If the Negro will not work, he could be made to work. To work, not for the white man's profit, but for his own welfare. The male Negro will be taught that the female properly has an economic function, but that such function does not include the sum total of economic effort. The position of the Negro is due in large measure to his unwillingness to engage in sustained economic effort. His predilection for the shade is in some degree responsible for his lack of a place in the sun." But in the Negro's development, though the white man, for a time, direct his toil, the white man is not to profit by the toil. (That the white man is not to profit by the labor of the black must be repeated again and again. If the Negro is removed from the United States to Africa, such repatriation will be effected by the Federal Government. Federal direction of repatriation would insure that the repatriated blacks will be protected from the avaricious Caucasian, whatever the nationality of the latter may chance to be.)

The United States, in temporary control of the government of the repatriated Negro, will be possessed of executive as well as advisory status. The white sovereign power may enforce beneficial measures. Such sovereign acts may not prove to be necessary. If not, then so much the better. The Negro will be encouraged to look after his health in such manner as will lower his high death rate. Though it violate all precedent, he will not delegate sanitation to the maggot, the fly, the jackal, and the hyena. As sovereign power, the United States, with its knowledge of the tropics and its great material advancement, will be in a position to promote the welfare of its repatriated blacks to such an extent that the ideal Negro State, from the beginning, will be a compelling example to the native millions of Africa.

At first, there should be a white supervisor of education, and education should be confined to those lines which promote material well-being. Education would be compulsory and universal. The leaders, both white and black, would instruct the Negro that peace is prolific of national greatness, and the Negro be led to keep the peace. Justice dispensed should have proper regard for the weak. The Negro will be free to accept any religion, so long as his choice does not imperil the advancement of the State. Thus, under sane leaders, and universal education, there would be no danger of the Negro reverting to voodooism, as in Haiti.

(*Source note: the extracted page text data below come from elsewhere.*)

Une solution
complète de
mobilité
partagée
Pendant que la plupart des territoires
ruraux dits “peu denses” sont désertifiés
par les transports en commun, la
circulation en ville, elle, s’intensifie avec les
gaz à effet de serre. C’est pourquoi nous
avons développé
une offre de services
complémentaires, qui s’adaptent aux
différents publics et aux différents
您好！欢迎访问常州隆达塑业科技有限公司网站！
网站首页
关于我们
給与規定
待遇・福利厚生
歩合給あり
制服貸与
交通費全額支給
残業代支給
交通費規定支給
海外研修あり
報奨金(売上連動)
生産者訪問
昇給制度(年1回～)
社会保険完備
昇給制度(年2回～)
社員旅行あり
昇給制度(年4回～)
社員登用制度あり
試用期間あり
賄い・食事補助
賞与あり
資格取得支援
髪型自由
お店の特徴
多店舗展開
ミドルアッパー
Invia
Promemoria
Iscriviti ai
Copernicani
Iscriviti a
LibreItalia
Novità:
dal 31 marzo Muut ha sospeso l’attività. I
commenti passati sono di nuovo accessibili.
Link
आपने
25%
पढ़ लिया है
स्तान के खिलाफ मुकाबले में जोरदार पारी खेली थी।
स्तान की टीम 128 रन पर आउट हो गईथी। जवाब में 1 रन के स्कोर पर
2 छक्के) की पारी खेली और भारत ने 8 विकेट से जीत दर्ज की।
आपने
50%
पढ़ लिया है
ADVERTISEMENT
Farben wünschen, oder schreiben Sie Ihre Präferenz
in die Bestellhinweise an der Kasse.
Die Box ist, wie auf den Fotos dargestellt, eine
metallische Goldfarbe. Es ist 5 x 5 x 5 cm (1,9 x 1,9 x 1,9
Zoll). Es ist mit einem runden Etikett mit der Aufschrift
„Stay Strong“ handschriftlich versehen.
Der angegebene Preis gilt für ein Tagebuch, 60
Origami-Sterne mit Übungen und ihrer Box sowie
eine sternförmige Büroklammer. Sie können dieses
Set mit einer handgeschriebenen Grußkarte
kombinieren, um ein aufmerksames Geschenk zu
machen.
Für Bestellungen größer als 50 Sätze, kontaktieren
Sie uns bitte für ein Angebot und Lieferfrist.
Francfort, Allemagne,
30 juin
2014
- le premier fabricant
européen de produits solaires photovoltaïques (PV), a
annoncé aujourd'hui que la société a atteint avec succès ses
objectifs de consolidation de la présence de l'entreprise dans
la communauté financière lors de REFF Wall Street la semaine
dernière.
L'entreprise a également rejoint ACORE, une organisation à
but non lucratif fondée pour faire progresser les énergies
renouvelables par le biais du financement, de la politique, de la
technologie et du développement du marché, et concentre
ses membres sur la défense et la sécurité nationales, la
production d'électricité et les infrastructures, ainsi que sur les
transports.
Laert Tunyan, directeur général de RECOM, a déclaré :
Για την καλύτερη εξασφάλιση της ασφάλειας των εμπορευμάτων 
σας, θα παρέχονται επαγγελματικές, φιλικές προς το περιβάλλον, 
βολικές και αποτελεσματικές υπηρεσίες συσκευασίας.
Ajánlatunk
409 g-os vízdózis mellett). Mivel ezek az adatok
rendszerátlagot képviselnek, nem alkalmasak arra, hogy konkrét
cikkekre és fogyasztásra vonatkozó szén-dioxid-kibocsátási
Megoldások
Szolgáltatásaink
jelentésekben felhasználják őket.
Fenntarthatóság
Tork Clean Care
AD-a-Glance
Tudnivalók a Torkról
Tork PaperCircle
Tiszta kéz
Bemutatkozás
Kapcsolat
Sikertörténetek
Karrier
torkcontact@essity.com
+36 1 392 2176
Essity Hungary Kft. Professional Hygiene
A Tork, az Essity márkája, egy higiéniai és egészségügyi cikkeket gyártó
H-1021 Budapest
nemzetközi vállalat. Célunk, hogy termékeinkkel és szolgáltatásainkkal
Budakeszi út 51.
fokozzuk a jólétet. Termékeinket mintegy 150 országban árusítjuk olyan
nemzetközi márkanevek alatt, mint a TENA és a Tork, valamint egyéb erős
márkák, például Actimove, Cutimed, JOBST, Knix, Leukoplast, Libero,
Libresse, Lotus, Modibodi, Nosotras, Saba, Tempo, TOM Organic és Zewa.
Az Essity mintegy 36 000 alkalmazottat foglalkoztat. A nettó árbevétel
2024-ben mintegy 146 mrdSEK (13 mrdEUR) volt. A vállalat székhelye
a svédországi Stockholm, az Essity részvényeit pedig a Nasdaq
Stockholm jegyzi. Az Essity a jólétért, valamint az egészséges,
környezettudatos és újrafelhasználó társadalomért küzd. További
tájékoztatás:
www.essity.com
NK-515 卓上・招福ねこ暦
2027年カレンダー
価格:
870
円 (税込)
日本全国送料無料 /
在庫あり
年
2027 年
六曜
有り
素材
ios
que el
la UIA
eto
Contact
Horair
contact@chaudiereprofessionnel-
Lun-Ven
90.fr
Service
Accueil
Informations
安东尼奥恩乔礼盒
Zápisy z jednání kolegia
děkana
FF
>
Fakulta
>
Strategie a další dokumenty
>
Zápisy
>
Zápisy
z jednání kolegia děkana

The conditions inhering in the Ideal Negro State will serve to make the Negro a better Negro. There is no other way to give him a chance in the world at present. He is not fitted for cultural competition with the more creative Caucasian, his presence among the peoples of that race has invariably resulted in amalgamation of his race with the Caucasian, leaving a mongrel offspring unfitted to carry on the culture they received from their white ancestors. There has been no exception to long continued race contact ending in race amalgamation. We in America are still white, but countless centuries are before us. It is civilization's imperative that the Negro be repatriated. It will be to the Negro's advantage to be aided by the white man in establishing his new home on a sure foundation. If the white man of America owes a debt to the Negro, he cannot repay it so well as by empowering the Negro to work out his own salvation in keeping with the instincts and capacities with which the Creator has endowed him.